Dataset entries:
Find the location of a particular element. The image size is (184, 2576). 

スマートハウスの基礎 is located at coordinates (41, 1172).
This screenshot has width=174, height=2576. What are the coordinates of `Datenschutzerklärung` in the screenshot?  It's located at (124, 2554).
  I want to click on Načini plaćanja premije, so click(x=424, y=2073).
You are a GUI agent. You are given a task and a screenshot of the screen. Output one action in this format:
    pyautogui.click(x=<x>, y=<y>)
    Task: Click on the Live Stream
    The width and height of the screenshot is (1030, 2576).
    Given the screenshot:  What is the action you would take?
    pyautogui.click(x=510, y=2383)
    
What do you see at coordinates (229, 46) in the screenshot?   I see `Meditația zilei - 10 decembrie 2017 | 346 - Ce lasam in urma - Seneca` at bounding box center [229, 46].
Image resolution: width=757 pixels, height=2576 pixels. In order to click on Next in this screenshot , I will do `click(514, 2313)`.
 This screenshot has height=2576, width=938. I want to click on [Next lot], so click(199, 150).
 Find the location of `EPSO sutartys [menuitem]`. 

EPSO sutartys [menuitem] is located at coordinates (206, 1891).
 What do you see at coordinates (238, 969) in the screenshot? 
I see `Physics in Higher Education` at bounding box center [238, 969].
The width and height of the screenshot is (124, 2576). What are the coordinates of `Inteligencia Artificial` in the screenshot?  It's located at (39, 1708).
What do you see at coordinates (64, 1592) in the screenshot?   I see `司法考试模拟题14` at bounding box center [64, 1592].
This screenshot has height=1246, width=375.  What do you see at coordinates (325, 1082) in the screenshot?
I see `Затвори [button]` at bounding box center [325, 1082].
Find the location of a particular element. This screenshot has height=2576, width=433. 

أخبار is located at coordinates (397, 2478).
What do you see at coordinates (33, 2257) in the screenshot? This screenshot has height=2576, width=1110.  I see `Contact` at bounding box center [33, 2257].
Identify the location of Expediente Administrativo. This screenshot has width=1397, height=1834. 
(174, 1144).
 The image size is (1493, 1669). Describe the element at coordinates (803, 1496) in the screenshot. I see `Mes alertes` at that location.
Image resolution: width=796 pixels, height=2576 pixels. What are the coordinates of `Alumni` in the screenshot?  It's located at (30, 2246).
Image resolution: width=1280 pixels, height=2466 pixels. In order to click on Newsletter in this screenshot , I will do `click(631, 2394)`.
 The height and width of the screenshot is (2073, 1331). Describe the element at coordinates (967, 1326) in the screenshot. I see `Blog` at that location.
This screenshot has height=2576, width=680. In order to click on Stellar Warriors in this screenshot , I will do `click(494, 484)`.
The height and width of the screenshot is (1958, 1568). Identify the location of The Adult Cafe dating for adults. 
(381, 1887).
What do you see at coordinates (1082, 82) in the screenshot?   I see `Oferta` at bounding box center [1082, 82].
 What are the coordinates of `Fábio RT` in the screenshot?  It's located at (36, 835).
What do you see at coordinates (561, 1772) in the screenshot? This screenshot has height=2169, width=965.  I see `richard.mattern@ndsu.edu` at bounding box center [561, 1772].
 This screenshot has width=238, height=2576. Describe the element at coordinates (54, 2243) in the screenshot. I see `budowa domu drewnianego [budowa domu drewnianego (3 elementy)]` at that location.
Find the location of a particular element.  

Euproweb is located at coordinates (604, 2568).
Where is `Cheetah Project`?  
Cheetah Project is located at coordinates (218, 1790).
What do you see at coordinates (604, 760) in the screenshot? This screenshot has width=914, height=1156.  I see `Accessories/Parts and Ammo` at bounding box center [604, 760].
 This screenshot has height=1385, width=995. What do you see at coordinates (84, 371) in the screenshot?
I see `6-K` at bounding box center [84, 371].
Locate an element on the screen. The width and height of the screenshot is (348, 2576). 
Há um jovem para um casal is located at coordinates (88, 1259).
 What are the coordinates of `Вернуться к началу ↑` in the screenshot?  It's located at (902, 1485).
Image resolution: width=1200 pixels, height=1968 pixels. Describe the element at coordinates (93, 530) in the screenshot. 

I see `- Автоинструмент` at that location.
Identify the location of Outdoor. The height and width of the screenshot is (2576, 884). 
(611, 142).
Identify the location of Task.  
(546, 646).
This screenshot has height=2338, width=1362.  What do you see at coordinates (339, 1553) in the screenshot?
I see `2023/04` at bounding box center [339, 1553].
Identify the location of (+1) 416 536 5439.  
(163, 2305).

To do: A word-for-word repeat of the full data is needed.

Answer area:
Find the location of a particular element. The image size is (184, 2576). 

スマートハウスの基礎 is located at coordinates (41, 1172).
This screenshot has width=174, height=2576. What are the coordinates of `Datenschutzerklärung` in the screenshot?  It's located at (124, 2554).
  I want to click on Načini plaćanja premije, so click(x=424, y=2073).
You are a GUI agent. You are given a task and a screenshot of the screen. Output one action in this format:
    pyautogui.click(x=<x>, y=<y>)
    Task: Click on the Live Stream
    The width and height of the screenshot is (1030, 2576).
    Given the screenshot:  What is the action you would take?
    pyautogui.click(x=510, y=2383)
    
What do you see at coordinates (229, 46) in the screenshot?   I see `Meditația zilei - 10 decembrie 2017 | 346 - Ce lasam in urma - Seneca` at bounding box center [229, 46].
Image resolution: width=757 pixels, height=2576 pixels. In order to click on Next in this screenshot , I will do `click(514, 2313)`.
 This screenshot has height=2576, width=938. I want to click on [Next lot], so click(199, 150).
 Find the location of `EPSO sutartys [menuitem]`. 

EPSO sutartys [menuitem] is located at coordinates (206, 1891).
 What do you see at coordinates (238, 969) in the screenshot? 
I see `Physics in Higher Education` at bounding box center [238, 969].
The width and height of the screenshot is (124, 2576). What are the coordinates of `Inteligencia Artificial` in the screenshot?  It's located at (39, 1708).
What do you see at coordinates (64, 1592) in the screenshot?   I see `司法考试模拟题14` at bounding box center [64, 1592].
This screenshot has height=1246, width=375.  What do you see at coordinates (325, 1082) in the screenshot?
I see `Затвори [button]` at bounding box center [325, 1082].
Find the location of a particular element. This screenshot has height=2576, width=433. 

أخبار is located at coordinates (397, 2478).
What do you see at coordinates (33, 2257) in the screenshot? This screenshot has height=2576, width=1110.  I see `Contact` at bounding box center [33, 2257].
Identify the location of Expediente Administrativo. This screenshot has width=1397, height=1834. 
(174, 1144).
 The image size is (1493, 1669). Describe the element at coordinates (803, 1496) in the screenshot. I see `Mes alertes` at that location.
Image resolution: width=796 pixels, height=2576 pixels. What are the coordinates of `Alumni` in the screenshot?  It's located at (30, 2246).
Image resolution: width=1280 pixels, height=2466 pixels. In order to click on Newsletter in this screenshot , I will do `click(631, 2394)`.
 The height and width of the screenshot is (2073, 1331). Describe the element at coordinates (967, 1326) in the screenshot. I see `Blog` at that location.
This screenshot has height=2576, width=680. In order to click on Stellar Warriors in this screenshot , I will do `click(494, 484)`.
The height and width of the screenshot is (1958, 1568). Identify the location of The Adult Cafe dating for adults. 
(381, 1887).
What do you see at coordinates (1082, 82) in the screenshot?   I see `Oferta` at bounding box center [1082, 82].
 What are the coordinates of `Fábio RT` in the screenshot?  It's located at (36, 835).
What do you see at coordinates (561, 1772) in the screenshot? This screenshot has height=2169, width=965.  I see `richard.mattern@ndsu.edu` at bounding box center [561, 1772].
 This screenshot has width=238, height=2576. Describe the element at coordinates (54, 2243) in the screenshot. I see `budowa domu drewnianego [budowa domu drewnianego (3 elementy)]` at that location.
Find the location of a particular element.  

Euproweb is located at coordinates (604, 2568).
Where is `Cheetah Project`?  
Cheetah Project is located at coordinates (218, 1790).
What do you see at coordinates (604, 760) in the screenshot? This screenshot has width=914, height=1156.  I see `Accessories/Parts and Ammo` at bounding box center [604, 760].
 This screenshot has height=1385, width=995. What do you see at coordinates (84, 371) in the screenshot?
I see `6-K` at bounding box center [84, 371].
Locate an element on the screen. The width and height of the screenshot is (348, 2576). 
Há um jovem para um casal is located at coordinates (88, 1259).
 What are the coordinates of `Вернуться к началу ↑` in the screenshot?  It's located at (902, 1485).
Image resolution: width=1200 pixels, height=1968 pixels. Describe the element at coordinates (93, 530) in the screenshot. 

I see `- Автоинструмент` at that location.
Identify the location of Outdoor. The height and width of the screenshot is (2576, 884). 
(611, 142).
Identify the location of Task.  
(546, 646).
This screenshot has height=2338, width=1362.  What do you see at coordinates (339, 1553) in the screenshot?
I see `2023/04` at bounding box center [339, 1553].
Identify the location of (+1) 416 536 5439.  
(163, 2305).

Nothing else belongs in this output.